EXERCISE DETAILS
Each entry below must come back exactly as written, without its pictures.
************
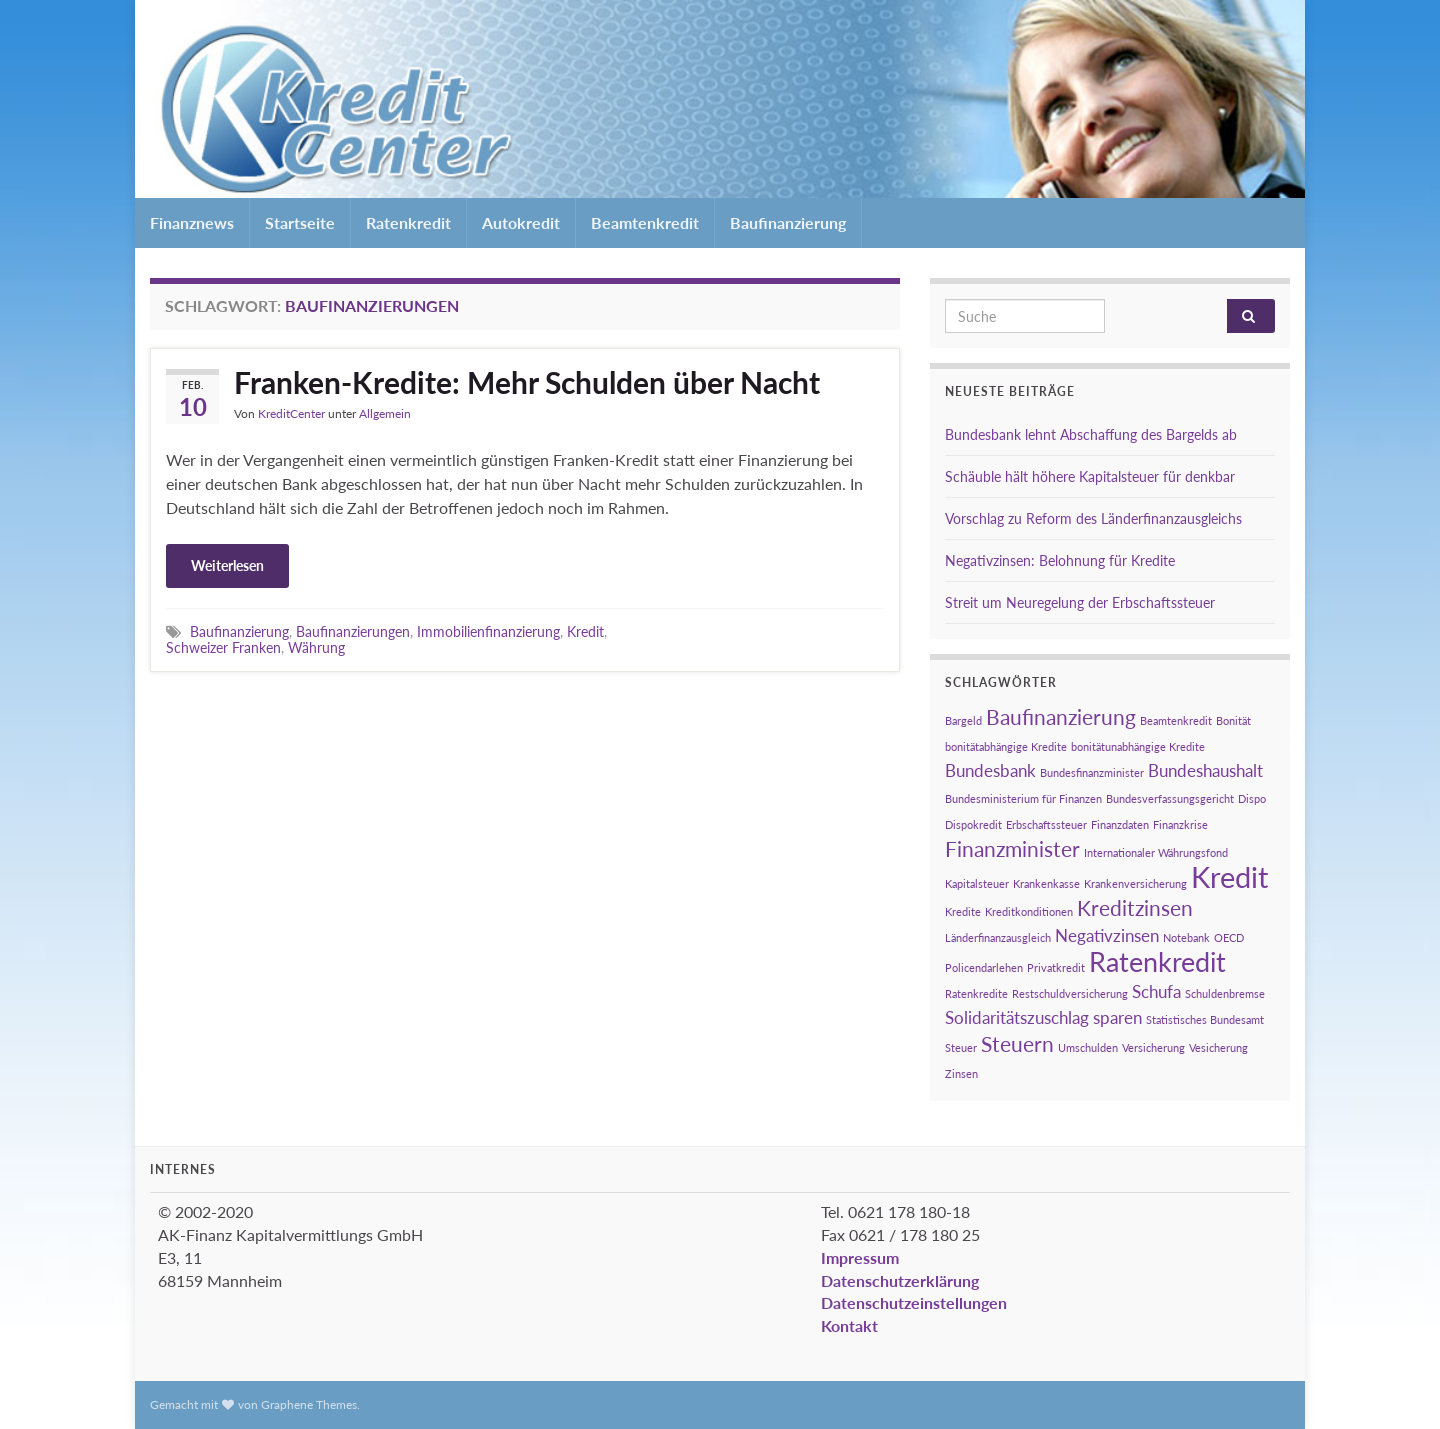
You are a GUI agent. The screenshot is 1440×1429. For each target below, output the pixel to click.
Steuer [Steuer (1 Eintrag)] (961, 1047)
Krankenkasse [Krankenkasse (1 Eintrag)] (1046, 883)
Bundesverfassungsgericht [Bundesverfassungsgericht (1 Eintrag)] (1170, 798)
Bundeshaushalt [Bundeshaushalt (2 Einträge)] (1205, 770)
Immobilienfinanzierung (488, 631)
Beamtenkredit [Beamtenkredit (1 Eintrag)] (1176, 720)
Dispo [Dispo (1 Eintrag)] (1252, 798)
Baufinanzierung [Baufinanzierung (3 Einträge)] (1061, 716)
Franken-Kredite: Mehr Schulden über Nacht (527, 382)
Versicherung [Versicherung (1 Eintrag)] (1153, 1047)
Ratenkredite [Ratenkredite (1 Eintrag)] (976, 993)
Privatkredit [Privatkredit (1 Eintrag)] (1056, 967)
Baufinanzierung (788, 222)
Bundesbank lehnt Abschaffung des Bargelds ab (1091, 434)
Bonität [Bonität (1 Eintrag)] (1233, 720)
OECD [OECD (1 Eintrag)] (1229, 937)
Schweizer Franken (223, 647)
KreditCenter (291, 413)
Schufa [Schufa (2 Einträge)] (1156, 991)
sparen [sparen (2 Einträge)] (1117, 1017)
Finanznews (192, 222)
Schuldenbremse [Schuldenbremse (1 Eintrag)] (1225, 993)
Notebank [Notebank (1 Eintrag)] (1186, 937)
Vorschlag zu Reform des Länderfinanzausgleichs (1093, 518)
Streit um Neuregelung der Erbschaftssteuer (1080, 602)
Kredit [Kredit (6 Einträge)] (1229, 876)
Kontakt (849, 1325)
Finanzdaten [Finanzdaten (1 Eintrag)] (1120, 824)
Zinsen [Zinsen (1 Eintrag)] (961, 1073)
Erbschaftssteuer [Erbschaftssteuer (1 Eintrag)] (1046, 824)
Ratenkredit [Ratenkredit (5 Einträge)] (1157, 961)
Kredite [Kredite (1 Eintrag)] (963, 911)
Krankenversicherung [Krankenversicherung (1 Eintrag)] (1135, 883)
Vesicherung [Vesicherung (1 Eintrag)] (1218, 1047)
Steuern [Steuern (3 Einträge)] (1017, 1043)
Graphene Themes (309, 1404)
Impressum (860, 1257)
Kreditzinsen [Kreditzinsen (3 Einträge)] (1135, 907)
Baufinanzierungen (353, 631)
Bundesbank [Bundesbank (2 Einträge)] (990, 770)
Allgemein (385, 413)
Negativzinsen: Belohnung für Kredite (1060, 560)
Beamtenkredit (645, 222)
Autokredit (521, 222)
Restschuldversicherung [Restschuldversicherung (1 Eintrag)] (1070, 993)
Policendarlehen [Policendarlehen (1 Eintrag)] (984, 967)
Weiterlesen (227, 565)
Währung (316, 647)
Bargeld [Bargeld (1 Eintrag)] (963, 720)
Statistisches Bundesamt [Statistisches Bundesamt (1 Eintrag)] (1205, 1019)
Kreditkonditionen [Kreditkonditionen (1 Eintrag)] (1029, 911)
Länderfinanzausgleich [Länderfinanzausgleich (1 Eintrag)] (998, 937)
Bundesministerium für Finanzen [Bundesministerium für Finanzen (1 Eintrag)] (1023, 798)
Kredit (585, 631)
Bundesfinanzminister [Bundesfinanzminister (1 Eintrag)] (1092, 772)
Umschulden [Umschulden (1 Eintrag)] (1088, 1047)
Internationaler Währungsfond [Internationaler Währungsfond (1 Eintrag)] (1156, 852)
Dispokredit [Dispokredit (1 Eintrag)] (973, 824)
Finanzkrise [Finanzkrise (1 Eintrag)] (1180, 824)
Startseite (300, 222)
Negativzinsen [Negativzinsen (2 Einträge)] (1107, 935)
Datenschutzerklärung (900, 1280)
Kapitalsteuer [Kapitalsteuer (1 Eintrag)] (977, 883)
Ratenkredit (408, 222)
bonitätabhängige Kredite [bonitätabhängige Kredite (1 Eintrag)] (1006, 746)
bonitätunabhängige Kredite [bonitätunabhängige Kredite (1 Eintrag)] (1138, 746)
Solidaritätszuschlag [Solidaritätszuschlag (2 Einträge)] (1017, 1017)
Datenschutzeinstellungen (914, 1302)
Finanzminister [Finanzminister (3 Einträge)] (1012, 848)
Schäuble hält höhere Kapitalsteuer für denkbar (1090, 476)
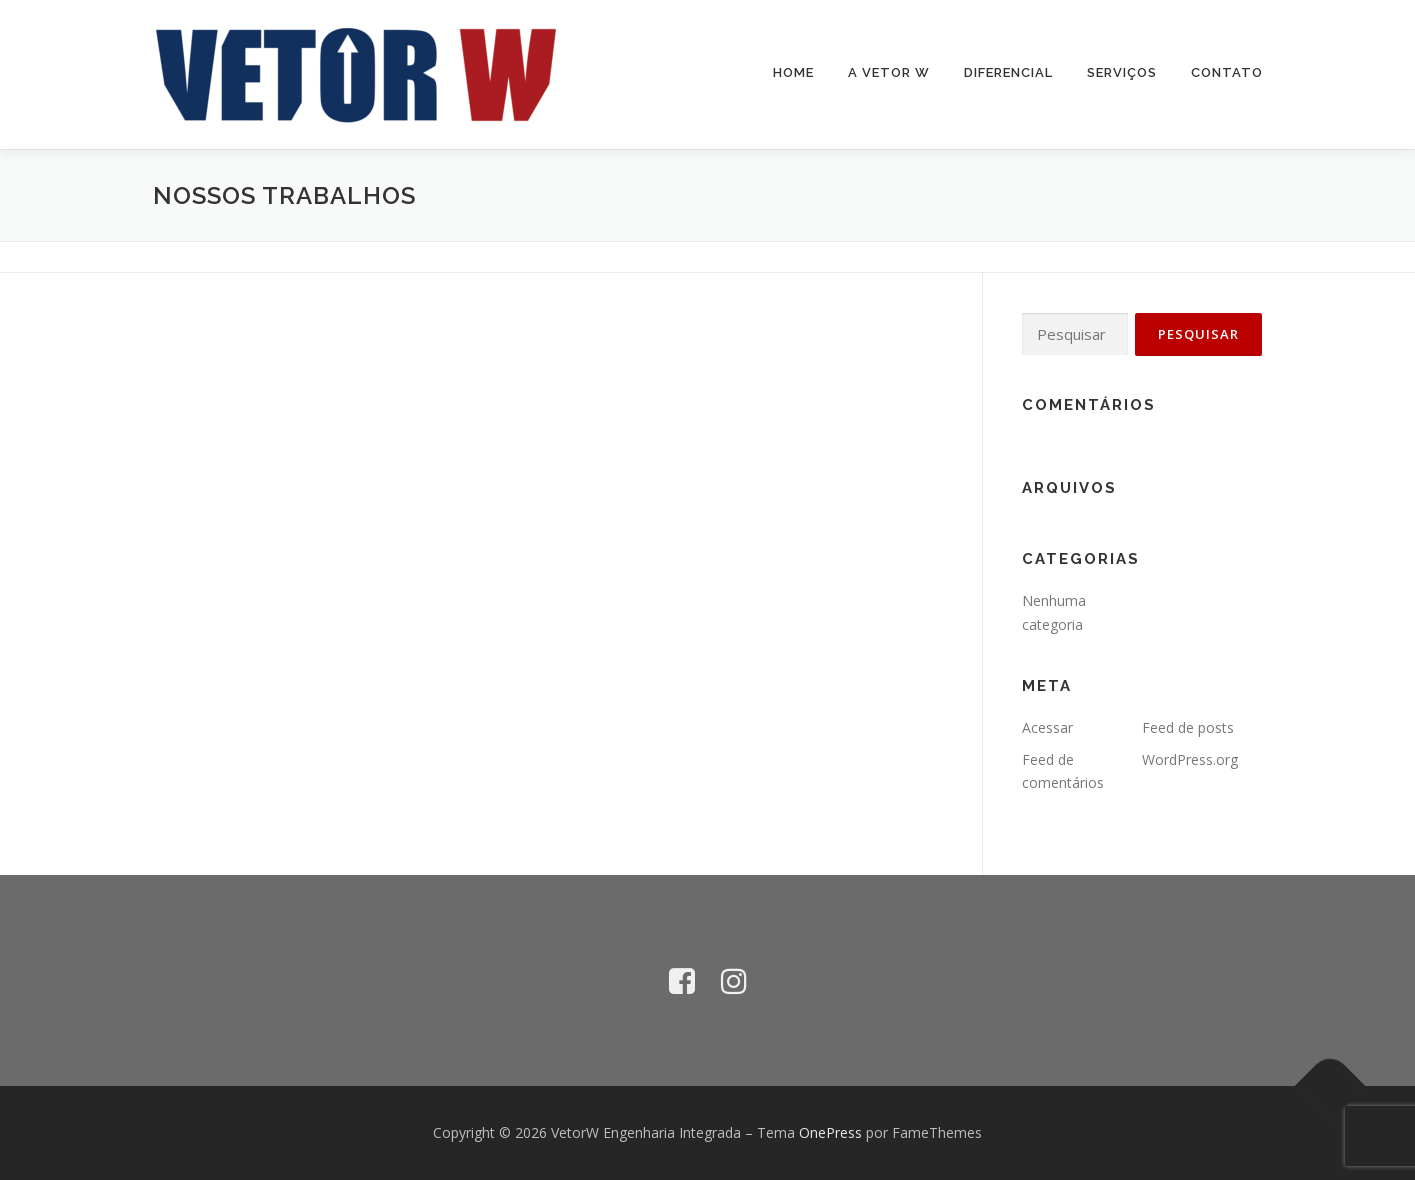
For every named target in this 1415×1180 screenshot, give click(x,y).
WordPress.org (1190, 759)
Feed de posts (1188, 727)
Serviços (1122, 72)
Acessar (1047, 727)
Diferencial (1008, 72)
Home (793, 72)
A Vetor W (889, 72)
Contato (1227, 72)
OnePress (830, 1132)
************
WRITTEN ANSWER
You are a GUI agent. The screenshot is 1440×1429. For each target below, output the pixel to click.
Steuer [Steuer (1 Eintrag)] (961, 1047)
Krankenkasse [Krankenkasse (1 Eintrag)] (1046, 883)
Bundesverfassungsgericht [Bundesverfassungsgericht (1 Eintrag)] (1170, 798)
Bundeshaushalt [Bundeshaushalt (2 Einträge)] (1205, 770)
Immobilienfinanzierung (488, 631)
Beamtenkredit [Beamtenkredit (1 Eintrag)] (1176, 720)
Dispo [Dispo (1 Eintrag)] (1252, 798)
Baufinanzierung [Baufinanzierung (3 Einträge)] (1061, 716)
Franken-Kredite: Mehr Schulden über Nacht (527, 382)
Versicherung [Versicherung (1 Eintrag)] (1153, 1047)
Ratenkredite [Ratenkredite (1 Eintrag)] (976, 993)
Privatkredit [Privatkredit (1 Eintrag)] (1056, 967)
Baufinanzierung (788, 222)
Bundesbank lehnt Abschaffung des Bargelds ab (1091, 434)
Bonität [Bonität (1 Eintrag)] (1233, 720)
OECD [OECD (1 Eintrag)] (1229, 937)
Schweizer Franken (223, 647)
KreditCenter (291, 413)
Schufa [Schufa (2 Einträge)] (1156, 991)
sparen [sparen (2 Einträge)] (1117, 1017)
Finanznews (192, 222)
Schuldenbremse [Schuldenbremse (1 Eintrag)] (1225, 993)
Notebank [Notebank (1 Eintrag)] (1186, 937)
Vorschlag zu Reform des Länderfinanzausgleichs (1093, 518)
Streit um Neuregelung der Erbschaftssteuer (1080, 602)
Kredit [Kredit (6 Einträge)] (1229, 876)
Kontakt (849, 1325)
Finanzdaten [Finanzdaten (1 Eintrag)] (1120, 824)
Zinsen [Zinsen (1 Eintrag)] (961, 1073)
Erbschaftssteuer [Erbschaftssteuer (1 Eintrag)] (1046, 824)
Ratenkredit [Ratenkredit (5 Einträge)] (1157, 961)
Kredite [Kredite (1 Eintrag)] (963, 911)
Krankenversicherung [Krankenversicherung (1 Eintrag)] (1135, 883)
Vesicherung [Vesicherung (1 Eintrag)] (1218, 1047)
Steuern [Steuern (3 Einträge)] (1017, 1043)
Graphene Themes (309, 1404)
Impressum (860, 1257)
Kreditzinsen [Kreditzinsen (3 Einträge)] (1135, 907)
Baufinanzierungen (353, 631)
Bundesbank [Bundesbank (2 Einträge)] (990, 770)
Allgemein (385, 413)
Negativzinsen: Belohnung für Kredite (1060, 560)
Beamtenkredit (645, 222)
Autokredit (521, 222)
Restschuldversicherung [Restschuldversicherung (1 Eintrag)] (1070, 993)
Policendarlehen [Policendarlehen (1 Eintrag)] (984, 967)
Weiterlesen (227, 565)
Währung (316, 647)
Bargeld [Bargeld (1 Eintrag)] (963, 720)
Statistisches Bundesamt [Statistisches Bundesamt (1 Eintrag)] (1205, 1019)
Kreditkonditionen [Kreditkonditionen (1 Eintrag)] (1029, 911)
Länderfinanzausgleich [Länderfinanzausgleich (1 Eintrag)] (998, 937)
Bundesministerium für Finanzen [Bundesministerium für Finanzen (1 Eintrag)] (1023, 798)
Kredit (585, 631)
Bundesfinanzminister [Bundesfinanzminister (1 Eintrag)] (1092, 772)
Umschulden [Umschulden (1 Eintrag)] (1088, 1047)
Internationaler Währungsfond [Internationaler Währungsfond (1 Eintrag)] (1156, 852)
Dispokredit [Dispokredit (1 Eintrag)] (973, 824)
Finanzkrise [Finanzkrise (1 Eintrag)] (1180, 824)
Startseite (300, 222)
Negativzinsen [Negativzinsen (2 Einträge)] (1107, 935)
Datenschutzerklärung (900, 1280)
Kapitalsteuer [Kapitalsteuer (1 Eintrag)] (977, 883)
Ratenkredit (408, 222)
bonitätabhängige Kredite [bonitätabhängige Kredite (1 Eintrag)] (1006, 746)
bonitätunabhängige Kredite [bonitätunabhängige Kredite (1 Eintrag)] (1138, 746)
Solidaritätszuschlag [Solidaritätszuschlag (2 Einträge)] (1017, 1017)
Datenschutzeinstellungen (914, 1302)
Finanzminister [Finanzminister (3 Einträge)] (1012, 848)
Schäuble hält höhere Kapitalsteuer für denkbar (1090, 476)
For every named target in this 1415×1180 screenshot, give click(x,y).
WordPress.org (1190, 759)
Feed de posts (1188, 727)
Serviços (1122, 72)
Acessar (1047, 727)
Diferencial (1008, 72)
Home (793, 72)
A Vetor W (889, 72)
Contato (1227, 72)
OnePress (830, 1132)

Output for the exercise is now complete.